▶ [Saved data entries]

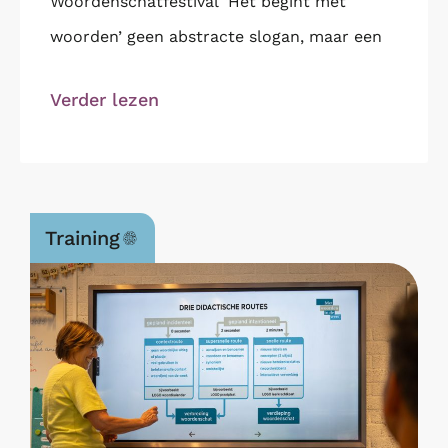
Woordenschatfestival ‘Het begint met
woorden’ geen abstracte slogan, maar een
Verder lezen
Training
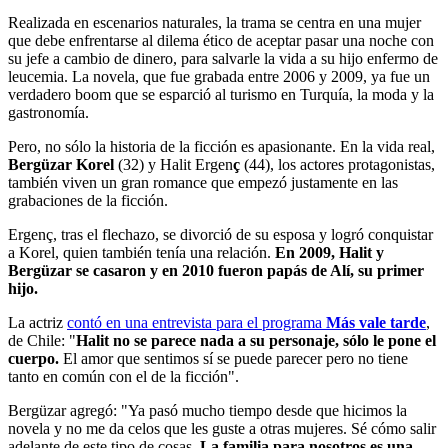
Realizada en escenarios naturales, la trama se centra en una mujer
que debe enfrentarse al dilema ético de aceptar pasar una noche con
su jefe a cambio de dinero, para salvarle la vida a su hijo enfermo de
leucemia. La novela, que fue grabada entre 2006 y 2009, ya fue un
verdadero boom que se esparció al turismo en Turquía, la moda y la
gastronomía.
Pero, no sólo la historia de la ficción es apasionante. En la vida real,
Bergüzar Korel
(32) y Halit Ergen
ç
(44), los actores protagonistas,
también viven un gran romance que empezó justamente en las
grabaciones de la ficción.
Ergenç, tras el flechazo, se divorció de su esposa y logró conquistar
a Korel, quien también tenía una relación.
En 2009, Halit y
Bergüzar se casaron y en 2010 fueron papás de Alí, su primer
hijo.
La actriz
contó en una entrevista para el programa
Más vale tarde
,
de Chile: "
Halit no se parece nada a su personaje, sólo le pone el
cuerpo.
El amor que sentimos sí se puede parecer pero no tiene
tanto en común con el de la ficción".
Bergüzar agregó: "Ya pasó mucho tiempo desde que hicimos la
novela y no me da celos que les guste a otras mujeres. Sé cómo salir
adelante de este tipo de cosas.
La familia para nosotros es una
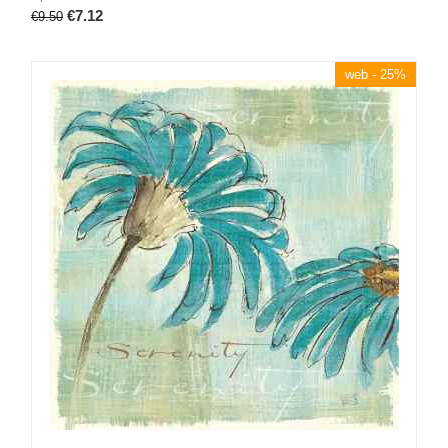
€
7.12
€
9.50
web - 25%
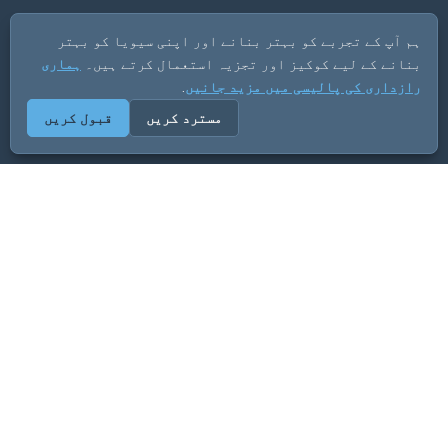
ہم آپ کے تجربے کو بہتر بنانے اور اپنی سیویا کو بہتر
بنانے کے لیے کوکیز اور تجزیہ استعمال کرتے ہیں۔
ہماری
رازداری کی پالیسی میں مزید جانیں
.
مسترد کریں
قبول کریں
ADVERTISEMENT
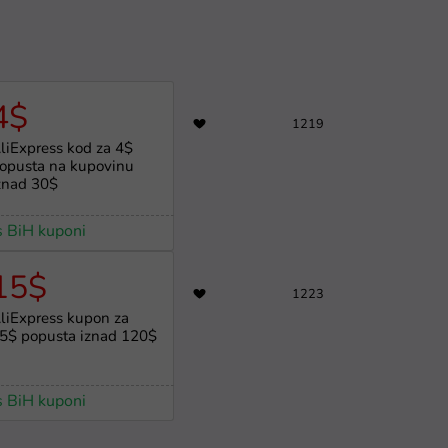
4$
1219
liExpress kod za 4$
opusta na kupovinu
znad 30$
s BiH kuponi
15$
1223
liExpress kupon za
5$ popusta iznad 120$
s BiH kuponi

▶ [Exercise aim]
A faithful copy of every record is needed here. Leave the images out of it.

▶ [Task output]
Woordenschatfestival ‘Het begint met
woorden’ geen abstracte slogan, maar een
Verder lezen
Training
Realizada en escenarios naturales, la trama se centra en una mujer
que debe enfrentarse al dilema ético de aceptar pasar una noche con
su jefe a cambio de dinero, para salvarle la vida a su hijo enfermo de
leucemia. La novela, que fue grabada entre 2006 y 2009, ya fue un
verdadero boom que se esparció al turismo en Turquía, la moda y la
gastronomía.
Pero, no sólo la historia de la ficción es apasionante. En la vida real,
Bergüzar Korel
(32) y Halit Ergen
ç
(44), los actores protagonistas,
también viven un gran romance que empezó justamente en las
grabaciones de la ficción.
Ergenç, tras el flechazo, se divorció de su esposa y logró conquistar
a Korel, quien también tenía una relación.
En 2009, Halit y
Bergüzar se casaron y en 2010 fueron papás de Alí, su primer
hijo.
La actriz
contó en una entrevista para el programa
Más vale tarde
,
de Chile: "
Halit no se parece nada a su personaje, sólo le pone el
cuerpo.
El amor que sentimos sí se puede parecer pero no tiene
tanto en común con el de la ficción".
Bergüzar agregó: "Ya pasó mucho tiempo desde que hicimos la
novela y no me da celos que les guste a otras mujeres. Sé cómo salir
adelante de este tipo de cosas.
La familia para nosotros es una
€
7.12
€
9.50
web - 25%
ہم آپ کے تجربے کو بہتر بنانے اور اپنی سیویا کو بہتر
بنانے کے لیے کوکیز اور تجزیہ استعمال کرتے ہیں۔
ہماری
رازداری کی پالیسی میں مزید جانیں
.
مسترد کریں
قبول کریں
ADVERTISEMENT
4$
1219
liExpress kod za 4$
opusta na kupovinu
znad 30$
s BiH kuponi
15$
1223
liExpress kupon za
5$ popusta iznad 120$
s BiH kuponi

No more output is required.